# Some pics of a black r-line @ my local dealer



## lance link (May 27, 2012)

I've seen some discussion of the R-line but I don't think I've seen any pics yet. Here are a few my son and I took. 





















The steering wheel has a little "R-Line" badge. Not sure if it is also smaller. Maybe someone who actually *has* a beetle can comment.


----------



## vdubjettaman (Mar 31, 2004)

what are the indented parts of the reflectors in the rear bumper?


----------



## Isola (Mar 31, 2013)

vdubjettaman said:


> what are the indented parts of the reflectors in the rear bumper?

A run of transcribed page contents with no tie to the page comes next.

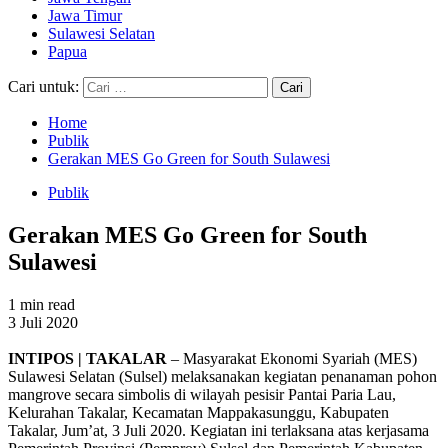
Jawa Timur
Sulawesi Selatan
Papua
Cari untuk:
Home
Publik
Gerakan MES Go Green for South Sulawesi
Publik
Gerakan MES Go Green for South
Sulawesi
1 min read
3 Juli 2020
INTIPOS | TAKALAR
– Masyarakat Ekonomi Syariah (MES)
Sulawesi Selatan (Sulsel) melaksanakan kegiatan penanaman pohon
mangrove secara simbolis di wilayah pesisir Pantai Paria Lau,
Kelurahan Takalar, Kecamatan Mappakasunggu, Kabupaten
Takalar, Jum’at, 3 Juli 2020. Kegiatan ini terlaksana atas kerjasama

That's the factory rear fog light position. One light on the left and a blanking plate on the right (for right hand drive anyway).


----------



## operamatt (Feb 12, 2009)

steering wheel is the same size. it has gray stitching instead of the usual black the bottom section is painted black instead of just the raw plastic plastic.the dash trim is different too, suppose to look like titanium.


----------



## silverspeedbuggy (Aug 8, 2001)

:thumbup:


----------



## TypeSH (Jul 11, 2013)

Not bad, but not really a world of change either though.


----------



## VWNDAHS (Jun 20, 2002)

lance link said:


> The steering wheel has a little "R-Line" badge. Not sure if it is also smaller. Maybe someone who actually *has* a beetle can comment.



Same darn wheel :bang head:, at least the VWoA guys were really receptive to constructive criticism about it not belonging on anything with an R on it. :thumbup:


----------